Certo, non c’è sulla terra nessun uomo giusto che faccia il bene e non pecchi mai. (Ecclesiaste 7:20)
La Bibbia dichiara che non esiste nessun giusto sulla faccia della terra e che alla presenza di Dio non può entrare niente d’ingiusto.
Non sapete voi che gli ingiusti non erediteranno il regno di Dio?
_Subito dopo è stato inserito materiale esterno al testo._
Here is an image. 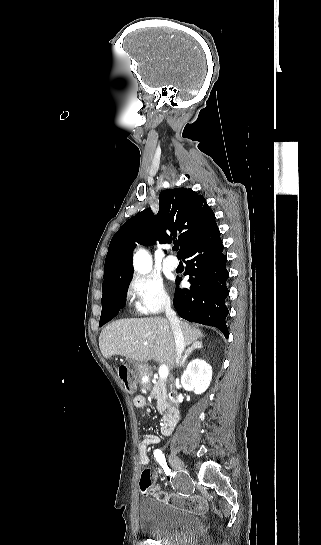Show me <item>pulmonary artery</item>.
I'll return each mask as SVG.
<instances>
[{
    "instance_id": "e3ab8cb5",
    "label": "pulmonary artery",
    "mask_w": 321,
    "mask_h": 545,
    "mask_svg": "<svg viewBox=\"0 0 321 545\" xmlns=\"http://www.w3.org/2000/svg\"><path fill=\"white\" fill-rule=\"evenodd\" d=\"M164 264L165 267L171 271L176 270L178 267V261L176 259H166Z\"/></svg>"
}]
</instances>
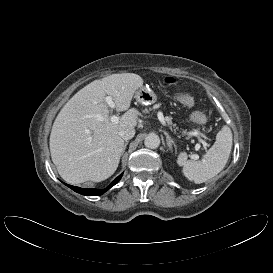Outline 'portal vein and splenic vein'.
<instances>
[{
  "label": "portal vein and splenic vein",
  "instance_id": "18ae733b",
  "mask_svg": "<svg viewBox=\"0 0 273 273\" xmlns=\"http://www.w3.org/2000/svg\"><path fill=\"white\" fill-rule=\"evenodd\" d=\"M105 102L107 103V105H108L109 107L115 108V103H114V101H113V99H112L111 96H107V97L105 98ZM157 116H158V119H159V121L161 122V124L165 126L166 123H165V119H164L163 114H162L161 112H159ZM111 121H112L113 123H117V122H118V117L115 116V115L111 116ZM188 135H189V136H195V137H197L200 143L205 144V141H203V140L201 139L199 132H197V131H190V132H188ZM196 147H197V148H200V145L197 144ZM191 157H192L193 159H198V155H197V154H192Z\"/></svg>",
  "mask_w": 273,
  "mask_h": 273
}]
</instances>
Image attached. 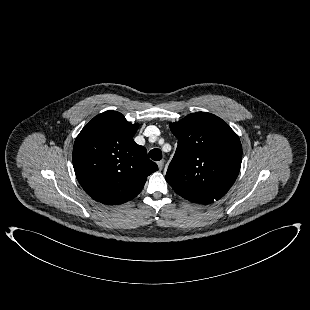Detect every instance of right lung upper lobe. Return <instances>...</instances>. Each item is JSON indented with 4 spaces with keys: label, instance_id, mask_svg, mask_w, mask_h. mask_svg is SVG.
Segmentation results:
<instances>
[{
    "label": "right lung upper lobe",
    "instance_id": "1",
    "mask_svg": "<svg viewBox=\"0 0 310 310\" xmlns=\"http://www.w3.org/2000/svg\"><path fill=\"white\" fill-rule=\"evenodd\" d=\"M138 124L117 111L94 117L73 147V166L80 185L94 200L117 205L136 197L158 166L145 147L133 140Z\"/></svg>",
    "mask_w": 310,
    "mask_h": 310
}]
</instances>
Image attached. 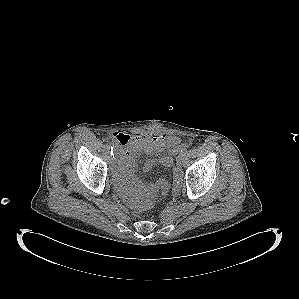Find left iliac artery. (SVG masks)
<instances>
[{
	"mask_svg": "<svg viewBox=\"0 0 299 299\" xmlns=\"http://www.w3.org/2000/svg\"><path fill=\"white\" fill-rule=\"evenodd\" d=\"M186 152H187V149H183V150H181V155H185L186 154Z\"/></svg>",
	"mask_w": 299,
	"mask_h": 299,
	"instance_id": "44dca946",
	"label": "left iliac artery"
}]
</instances>
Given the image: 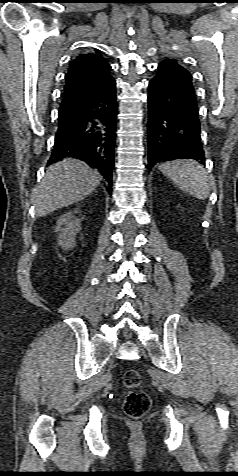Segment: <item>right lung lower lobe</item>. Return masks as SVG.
Segmentation results:
<instances>
[{
    "label": "right lung lower lobe",
    "instance_id": "right-lung-lower-lobe-1",
    "mask_svg": "<svg viewBox=\"0 0 238 476\" xmlns=\"http://www.w3.org/2000/svg\"><path fill=\"white\" fill-rule=\"evenodd\" d=\"M113 77L85 101L60 110L58 130L50 160L64 157L85 161L112 185L117 102Z\"/></svg>",
    "mask_w": 238,
    "mask_h": 476
}]
</instances>
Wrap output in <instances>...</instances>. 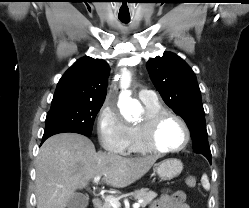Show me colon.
<instances>
[{"label":"colon","mask_w":249,"mask_h":208,"mask_svg":"<svg viewBox=\"0 0 249 208\" xmlns=\"http://www.w3.org/2000/svg\"><path fill=\"white\" fill-rule=\"evenodd\" d=\"M186 184L188 187L192 188L196 185V178L193 176H189L186 178Z\"/></svg>","instance_id":"5ec220e1"}]
</instances>
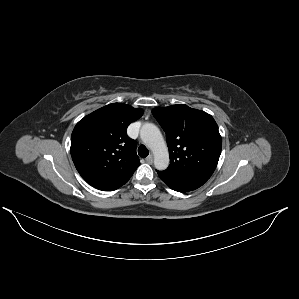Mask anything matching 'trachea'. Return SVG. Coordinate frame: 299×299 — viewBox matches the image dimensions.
Instances as JSON below:
<instances>
[{"mask_svg": "<svg viewBox=\"0 0 299 299\" xmlns=\"http://www.w3.org/2000/svg\"><path fill=\"white\" fill-rule=\"evenodd\" d=\"M138 154H139V156L145 158L148 156L149 151L144 145H140L138 148Z\"/></svg>", "mask_w": 299, "mask_h": 299, "instance_id": "3493384b", "label": "trachea"}]
</instances>
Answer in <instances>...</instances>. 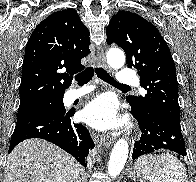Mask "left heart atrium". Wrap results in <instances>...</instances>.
I'll use <instances>...</instances> for the list:
<instances>
[{
  "label": "left heart atrium",
  "mask_w": 196,
  "mask_h": 182,
  "mask_svg": "<svg viewBox=\"0 0 196 182\" xmlns=\"http://www.w3.org/2000/svg\"><path fill=\"white\" fill-rule=\"evenodd\" d=\"M82 118L99 130L115 128L120 122L116 102L109 95H101L88 103L82 111Z\"/></svg>",
  "instance_id": "obj_1"
}]
</instances>
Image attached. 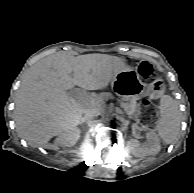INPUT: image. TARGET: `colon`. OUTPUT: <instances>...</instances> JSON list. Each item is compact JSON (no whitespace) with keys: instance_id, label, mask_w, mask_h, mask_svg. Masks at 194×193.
<instances>
[{"instance_id":"1","label":"colon","mask_w":194,"mask_h":193,"mask_svg":"<svg viewBox=\"0 0 194 193\" xmlns=\"http://www.w3.org/2000/svg\"><path fill=\"white\" fill-rule=\"evenodd\" d=\"M137 72L145 79H150L154 74V68L152 64L147 61H141L137 63ZM151 102L148 99L143 100V105L148 106Z\"/></svg>"}]
</instances>
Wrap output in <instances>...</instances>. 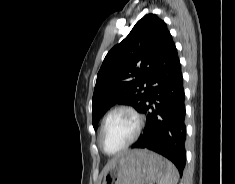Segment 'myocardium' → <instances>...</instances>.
Segmentation results:
<instances>
[{
	"label": "myocardium",
	"mask_w": 235,
	"mask_h": 184,
	"mask_svg": "<svg viewBox=\"0 0 235 184\" xmlns=\"http://www.w3.org/2000/svg\"><path fill=\"white\" fill-rule=\"evenodd\" d=\"M120 111H126V112H129L131 115H133V117L136 120V129H135L134 135L131 137V139L121 149H119L118 151H116L114 153H109L104 149V147L102 145V135H103V132H104L105 128L107 127L111 117L115 113L120 112ZM143 124H144L143 116L135 107H133L131 105H128V104H120V105H117V106L113 107L106 114V116L104 117L103 122L101 124L99 134H98V139H97L99 148L107 156H118V155H120L125 150H127L131 145H133L136 142V140L139 138V136L142 132V129H143Z\"/></svg>",
	"instance_id": "myocardium-1"
}]
</instances>
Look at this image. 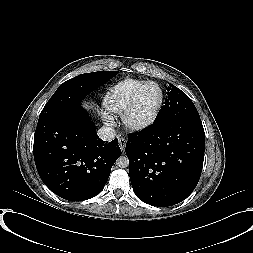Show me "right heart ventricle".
<instances>
[{"label": "right heart ventricle", "mask_w": 253, "mask_h": 253, "mask_svg": "<svg viewBox=\"0 0 253 253\" xmlns=\"http://www.w3.org/2000/svg\"><path fill=\"white\" fill-rule=\"evenodd\" d=\"M144 80L126 78L113 84L104 96V107L108 112L122 114L135 90Z\"/></svg>", "instance_id": "e07e8e85"}]
</instances>
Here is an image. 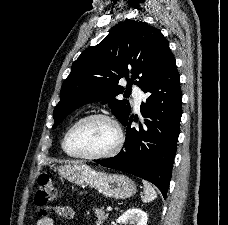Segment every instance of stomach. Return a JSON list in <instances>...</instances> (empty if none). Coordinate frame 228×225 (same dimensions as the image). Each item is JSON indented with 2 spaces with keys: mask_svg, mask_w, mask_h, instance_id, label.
<instances>
[{
  "mask_svg": "<svg viewBox=\"0 0 228 225\" xmlns=\"http://www.w3.org/2000/svg\"><path fill=\"white\" fill-rule=\"evenodd\" d=\"M58 171L59 175L68 177L69 181H73L75 185L92 187L104 197H111V199H129L136 193L135 183L125 175H112V173L95 171L89 165H85L83 161L72 163L68 167H60Z\"/></svg>",
  "mask_w": 228,
  "mask_h": 225,
  "instance_id": "0dacf381",
  "label": "stomach"
}]
</instances>
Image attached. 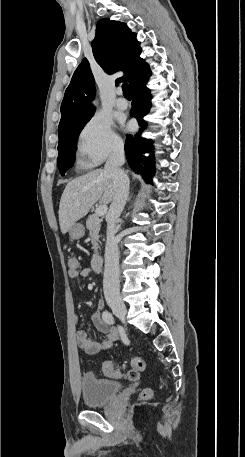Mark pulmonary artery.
Masks as SVG:
<instances>
[{
  "instance_id": "pulmonary-artery-1",
  "label": "pulmonary artery",
  "mask_w": 245,
  "mask_h": 457,
  "mask_svg": "<svg viewBox=\"0 0 245 457\" xmlns=\"http://www.w3.org/2000/svg\"><path fill=\"white\" fill-rule=\"evenodd\" d=\"M121 94H122V90L118 89L117 90V95L120 96ZM115 106L119 110H125L128 107V102L126 101V99H124L122 97H118L116 99Z\"/></svg>"
}]
</instances>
Non v’ingannate: né i fornicatori, né gli idolatri, né gli adulteri, né gli effeminati, né gli omosessuali, né i ladri, né gli avari, né gli ubriaconi, né gli oltraggiatori, né i rapinatori erediteranno il regno di Dio. (1 Corinzi 6:9-10)
Conclusione, siamo tutti perduti. Qualcuno potrebbe dire: “Non capisco la tua ammirazione per questo libro. Lasciaci vivere nell’illusione e non tormentarci con un messaggio così negativo”.
Sarebbe logico parlare così, se la Bibbia non c’insegnasse nient’altro, se non portasse anche una risposta molto positiva. Perché essa dichiara anche che Dio ha preparato la salvezza della sua creatura colpevole.
Poiché Dio ha tanto amato il mondo, che ha dato il suo unigenito Figlio, affinché chiunque crede in lui non perisca, ma abbia vita eterna. (Giovanni 3:16)
Siamo perduti, ma possiamo essere salvati, credendo al sacrificio di Cristo alla croce. Siamo condannati, ma Dio ci rende giusti per mezzo della fede nel suo Figlio.
Se la Bibbia dichiara senza nessuna sfumatura che Dio odia il peccato, dimostra che Egli ama le sue creature e che il suo amore è stato così reale e così attivo da spingerlo a fare tutto il necessario perché dei peccatori come noi possano essere salvati.
E’ per questo che la Bibbia risponde ai reali bisogni dell’uomo. Non gli nasconde la verità sul suo triste stato, ma gli indica il rimedio perfetto propostogli da Dio.
Ma Dio manifesta il suo amore verso di noi in questo che, mentre eravamo ancora peccatori, Cristo è morto per noi. (Romani 5:8)
La diagnosi è severa, ma il rimedio perfettamente efficace!